The task: Where a line in the entries below contains the word "Марафон", count it. Return the total alone.

..........

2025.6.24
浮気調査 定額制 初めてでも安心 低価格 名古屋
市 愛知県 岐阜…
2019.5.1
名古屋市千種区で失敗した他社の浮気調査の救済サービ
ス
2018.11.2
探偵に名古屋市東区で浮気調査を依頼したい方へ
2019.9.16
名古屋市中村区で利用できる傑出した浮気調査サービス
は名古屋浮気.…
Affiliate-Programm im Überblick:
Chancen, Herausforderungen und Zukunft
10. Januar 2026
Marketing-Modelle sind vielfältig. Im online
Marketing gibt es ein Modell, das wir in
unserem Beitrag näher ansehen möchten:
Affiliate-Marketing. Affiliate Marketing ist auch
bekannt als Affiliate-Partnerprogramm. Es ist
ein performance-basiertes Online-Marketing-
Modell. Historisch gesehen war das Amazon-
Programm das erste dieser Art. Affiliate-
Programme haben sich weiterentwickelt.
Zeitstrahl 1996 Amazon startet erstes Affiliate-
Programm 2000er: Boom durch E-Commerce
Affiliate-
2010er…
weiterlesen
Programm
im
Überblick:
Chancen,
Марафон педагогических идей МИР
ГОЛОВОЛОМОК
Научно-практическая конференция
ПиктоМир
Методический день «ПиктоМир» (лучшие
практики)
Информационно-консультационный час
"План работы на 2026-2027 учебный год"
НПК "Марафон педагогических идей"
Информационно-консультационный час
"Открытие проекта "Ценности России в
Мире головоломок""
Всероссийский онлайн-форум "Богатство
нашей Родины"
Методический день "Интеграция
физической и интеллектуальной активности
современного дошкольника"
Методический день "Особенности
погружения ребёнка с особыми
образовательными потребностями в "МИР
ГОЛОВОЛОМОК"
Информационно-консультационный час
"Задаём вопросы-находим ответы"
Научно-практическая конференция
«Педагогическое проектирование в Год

..........

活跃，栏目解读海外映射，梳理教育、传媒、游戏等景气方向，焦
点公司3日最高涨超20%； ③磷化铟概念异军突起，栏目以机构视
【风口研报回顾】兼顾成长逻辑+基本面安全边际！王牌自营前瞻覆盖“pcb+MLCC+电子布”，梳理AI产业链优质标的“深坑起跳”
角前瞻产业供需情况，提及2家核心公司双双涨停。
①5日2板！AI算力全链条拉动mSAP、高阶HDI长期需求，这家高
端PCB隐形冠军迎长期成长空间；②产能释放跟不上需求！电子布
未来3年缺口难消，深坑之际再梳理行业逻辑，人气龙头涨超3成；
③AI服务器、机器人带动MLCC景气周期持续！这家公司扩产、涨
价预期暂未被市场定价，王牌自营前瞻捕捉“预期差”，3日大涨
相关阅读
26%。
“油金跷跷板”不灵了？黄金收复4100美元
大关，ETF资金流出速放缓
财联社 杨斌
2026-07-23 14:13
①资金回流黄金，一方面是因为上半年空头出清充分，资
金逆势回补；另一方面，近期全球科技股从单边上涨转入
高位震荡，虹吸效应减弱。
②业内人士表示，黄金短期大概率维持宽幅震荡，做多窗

..........

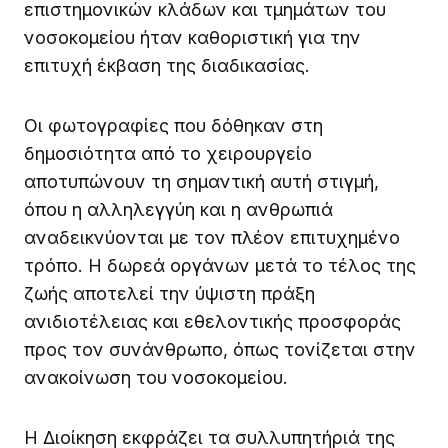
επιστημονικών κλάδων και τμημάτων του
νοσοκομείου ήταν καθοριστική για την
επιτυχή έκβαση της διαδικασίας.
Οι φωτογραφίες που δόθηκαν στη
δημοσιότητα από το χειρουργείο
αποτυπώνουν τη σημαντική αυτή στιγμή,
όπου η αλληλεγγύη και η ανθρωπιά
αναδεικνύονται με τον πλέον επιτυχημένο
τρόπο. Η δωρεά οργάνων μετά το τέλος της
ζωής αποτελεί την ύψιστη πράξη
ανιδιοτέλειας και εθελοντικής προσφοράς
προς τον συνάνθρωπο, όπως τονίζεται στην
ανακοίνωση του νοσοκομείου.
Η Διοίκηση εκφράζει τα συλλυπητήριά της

..........

Answer to this exercise: 2